Hacker News new | past | comments | ask | show | jobs | submit login
ProtoThreads: Lightweight, Stackless Threads in C (dunkels.com)
157 points by retrocryptid on Sept 22, 2019 | hide | past | favorite | 44 comments



the catch:

> Because protothreads do not save the stack context across a blocking call, local variables are not preserved when the protothread blocks. This means that local variables should be used with utmost care - if in doubt, do not use local variables inside a protothread!


That's literally what "stackless" implies though. I don't know if it's so much of a catch as it is a difference between stackful and stackless routines.


No, not at all. Stackless coroutines only preserve a single call frame, while stackful coroutines [1] preserve the whole stack. For example python, C#, C++ coroutines are stackless, while lua and Go are stackful.

It is hardly a coroutine at all if no state, other than the instruction pointer, is preserved.

[1] See the lua coroutine papers where the nomenclature is introduced.

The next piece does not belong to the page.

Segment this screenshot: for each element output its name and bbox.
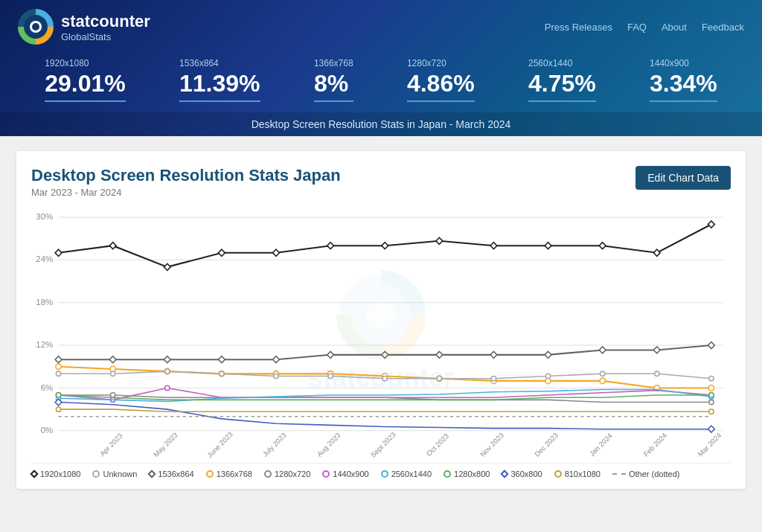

> That's literally what "stackless" implies though

You could have threads with enough memory for the base levels local variables. It would mean you wouldn't need global variables to keep state, but it would still be stackless as you can't pause execution within a function call.


>for the base levels local variables.

what does that even mean? Sure you could calculate what stacksize your exact programm would need at maximum, if you unroll everything, but you could not define a fixed "base level" of a stacksize for every single programm out there, could you?


> what does that even mean?

The topmost stack frame. That's what "stackless" generally implies: it doesn't preserve the stack itself, that doesn't mean it preserves nothing.

That's what you see with most async/await systems (as opposed to more integrated "lightweight thread" systems like Erlang or Go), yield points blow the stack (though it may be relinked for debugging purposes), but they don't break local variables.


Yes, that’s a significant catch, but this is some good work nonetheless.

That said, I’d hope that someone using a C library like this wouldn’t just start using it without understanding the potentially non-trivial consequences/side-effects of that decision.


So if the compiler decides to spill an intermediate value to the stack, you'll have a horribly confusing corruption bug? Fun!


Not really. The compiler sees the resulting C code after macro expansion, so the compiler sees the giant switch and the return statements. It won't try to preserve anything.



> Protothreads can be used with or without an underlying operating system to provide blocking event-handlers. Protothreads provide sequential flow of control without complex state machines or full multi-threading.

So if it's still single-threaded, then this is basically a cumbersome async/await right?


Actually, it is a way to represent state machines as 'code'. It is a way of seperating the data from the functions, such that the functions can be 'stopped' and 'continued' in the middle (turning them into coroutines). Each stop point (often hidden in an await) is a state of the state machine represented by the function.


Yes, and here is an implementation: https://github.com/naasking/async.h

Duff’s device along with the __LINE__ trick enables the creation of automatic DFAs useful to generate coroutines, protothreads and async/await alike.


All I know is the Contiki OS running on a Commodore 64 is(was?) quite capable and used Protothreads a fair bit.

http://contiki.sourceforge.net/docs/2.6/a01802.html


is this like an implementation of Go in the C language?


No. Go uses stackful coroutines. This is more like an implementation of async/await in C.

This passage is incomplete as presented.